**Data supplied**

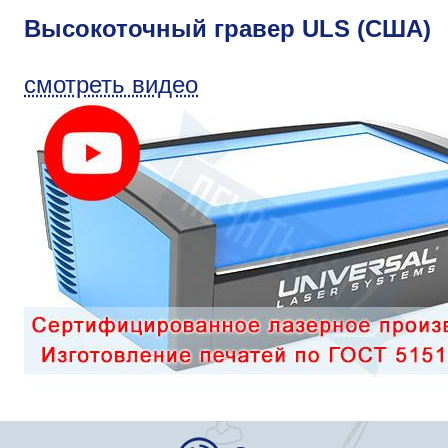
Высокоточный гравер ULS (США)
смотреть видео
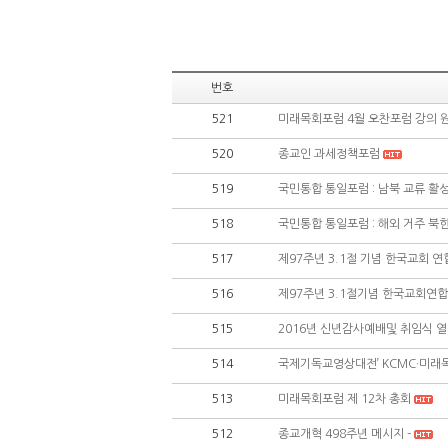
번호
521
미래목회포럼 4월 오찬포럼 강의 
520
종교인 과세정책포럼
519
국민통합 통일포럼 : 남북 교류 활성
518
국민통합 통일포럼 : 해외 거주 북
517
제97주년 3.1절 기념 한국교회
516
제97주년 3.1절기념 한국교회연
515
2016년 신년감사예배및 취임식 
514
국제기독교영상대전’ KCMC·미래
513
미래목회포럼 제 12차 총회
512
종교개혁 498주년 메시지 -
---
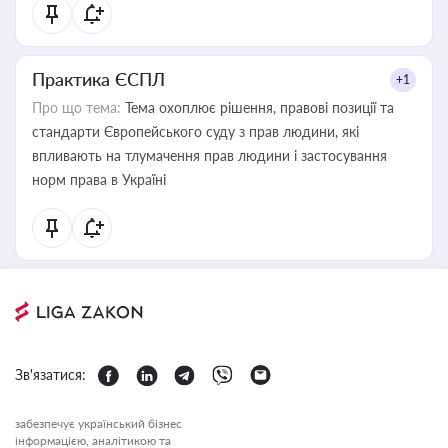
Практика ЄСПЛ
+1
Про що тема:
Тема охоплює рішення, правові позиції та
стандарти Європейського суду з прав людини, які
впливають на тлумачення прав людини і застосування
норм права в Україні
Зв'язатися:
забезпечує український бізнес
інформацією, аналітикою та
---
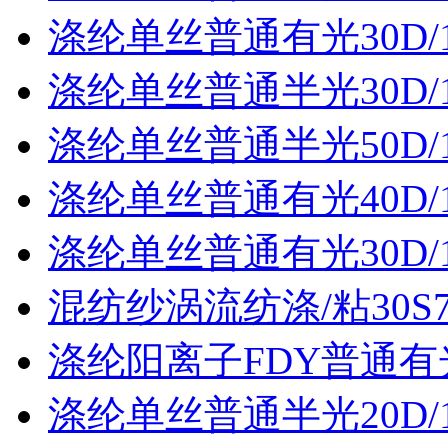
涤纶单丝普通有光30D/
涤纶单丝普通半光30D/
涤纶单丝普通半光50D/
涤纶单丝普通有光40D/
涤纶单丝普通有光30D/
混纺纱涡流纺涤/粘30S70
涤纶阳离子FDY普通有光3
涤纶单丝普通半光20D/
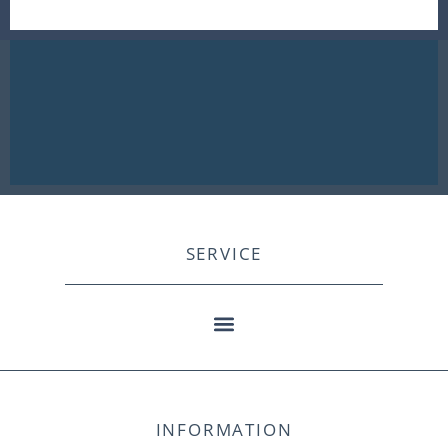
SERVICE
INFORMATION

**Work request**
Which lines run from the one holding "Практика ЄСПЛ" through the one holding "інформацією, аналітикою та" in the records above? Repeat them exactly, both included, and nothing more.

**Problem solution**
Практика ЄСПЛ
+1
Про що тема:
Тема охоплює рішення, правові позиції та
стандарти Європейського суду з прав людини, які
впливають на тлумачення прав людини і застосування
норм права в Україні
Зв'язатися:
забезпечує український бізнес
інформацією, аналітикою та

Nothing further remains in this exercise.